A Three-Stage Algorithm for the Closest String Problem on Artificial and Real Gene Sequences

TL;DR

This paper presents a novel three-stage algorithm for the NP-hard Closest String Problem, improving solution quality for DNA and protein sequences through alphabet pruning, heuristic search, and local optimization, validated on real datasets.

Contribution

Introduces a three-stage algorithm with a new alphabet pruning method, a beam search variant, and local search for better solutions on biological sequences.

Findings

Outperforms previous methods on real-world datasets

Effective in reducing search space and improving solution quality

Validated on artificial and real gene sequences

Abstract

The Closest String Problem is an NP-hard problem that aims to find a string that has the minimum distance from all sequences that belong to the given set of strings.
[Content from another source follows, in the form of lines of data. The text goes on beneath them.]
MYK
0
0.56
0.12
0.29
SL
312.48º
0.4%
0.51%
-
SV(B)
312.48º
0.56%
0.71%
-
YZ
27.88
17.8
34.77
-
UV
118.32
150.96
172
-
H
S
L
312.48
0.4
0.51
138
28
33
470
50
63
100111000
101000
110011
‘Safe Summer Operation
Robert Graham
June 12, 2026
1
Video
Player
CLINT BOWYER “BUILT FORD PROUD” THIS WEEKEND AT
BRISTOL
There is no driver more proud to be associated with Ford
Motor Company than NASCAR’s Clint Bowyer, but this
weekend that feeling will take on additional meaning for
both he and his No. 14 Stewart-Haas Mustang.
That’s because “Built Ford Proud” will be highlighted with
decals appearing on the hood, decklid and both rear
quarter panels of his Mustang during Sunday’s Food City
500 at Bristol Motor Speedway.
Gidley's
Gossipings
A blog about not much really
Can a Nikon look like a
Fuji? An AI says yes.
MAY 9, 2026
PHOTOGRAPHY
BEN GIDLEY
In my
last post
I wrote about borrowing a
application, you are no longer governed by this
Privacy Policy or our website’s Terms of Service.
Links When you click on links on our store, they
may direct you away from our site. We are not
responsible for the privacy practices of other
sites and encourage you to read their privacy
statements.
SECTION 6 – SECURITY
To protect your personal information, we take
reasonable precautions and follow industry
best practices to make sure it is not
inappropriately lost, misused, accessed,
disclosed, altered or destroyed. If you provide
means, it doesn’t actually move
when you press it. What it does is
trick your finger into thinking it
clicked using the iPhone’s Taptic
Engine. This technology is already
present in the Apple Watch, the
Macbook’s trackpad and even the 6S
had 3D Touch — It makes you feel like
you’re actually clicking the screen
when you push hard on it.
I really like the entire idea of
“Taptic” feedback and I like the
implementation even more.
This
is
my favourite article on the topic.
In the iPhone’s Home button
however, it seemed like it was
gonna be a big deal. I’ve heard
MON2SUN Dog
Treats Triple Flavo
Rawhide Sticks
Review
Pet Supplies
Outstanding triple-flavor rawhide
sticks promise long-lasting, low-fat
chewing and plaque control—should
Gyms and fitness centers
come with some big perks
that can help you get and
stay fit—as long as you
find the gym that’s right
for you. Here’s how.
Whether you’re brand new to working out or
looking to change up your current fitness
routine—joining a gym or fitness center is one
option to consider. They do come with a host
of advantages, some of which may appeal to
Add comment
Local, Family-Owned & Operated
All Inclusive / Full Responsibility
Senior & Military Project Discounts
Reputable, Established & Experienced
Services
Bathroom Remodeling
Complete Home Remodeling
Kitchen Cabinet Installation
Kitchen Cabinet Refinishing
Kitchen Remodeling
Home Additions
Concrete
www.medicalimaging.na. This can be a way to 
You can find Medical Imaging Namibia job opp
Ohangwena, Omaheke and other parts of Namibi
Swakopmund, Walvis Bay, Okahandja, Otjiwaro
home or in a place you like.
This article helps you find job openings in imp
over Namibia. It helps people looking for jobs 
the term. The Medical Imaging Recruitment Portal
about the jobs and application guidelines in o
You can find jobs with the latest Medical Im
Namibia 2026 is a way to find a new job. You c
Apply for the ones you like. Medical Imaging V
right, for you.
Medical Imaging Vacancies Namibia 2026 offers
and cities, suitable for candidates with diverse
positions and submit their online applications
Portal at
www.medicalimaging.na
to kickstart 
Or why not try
Its applications can be found in coding theory, computational biology, and designing degenerated primers, among others. There are efficient exact algorithms that have reached high-quality solutions for binary sequences. However, there is still room for improvement concerning the quality of solutions over DNA and protein sequences. In this paper, we introduce a three-stage algorithm that comprises the following process: first, we apply a novel alphabet pruning method to reduce the search space for effectively finding promising search regions. Second, a variant of beam search to find a heuristic solution is employed. This method utilizes a newly developed guiding function based on an expected distance heuristic score of partial solutions. Last, we introduce a local search to improve the quality of the solution obtained from the beam search. Furthermore, due to the lack of real-world benchmarks, two real-world datasets are introduced to verify the robustness of the method. The extensive experimental results show that the proposed method outperforms the previous approaches from the literature.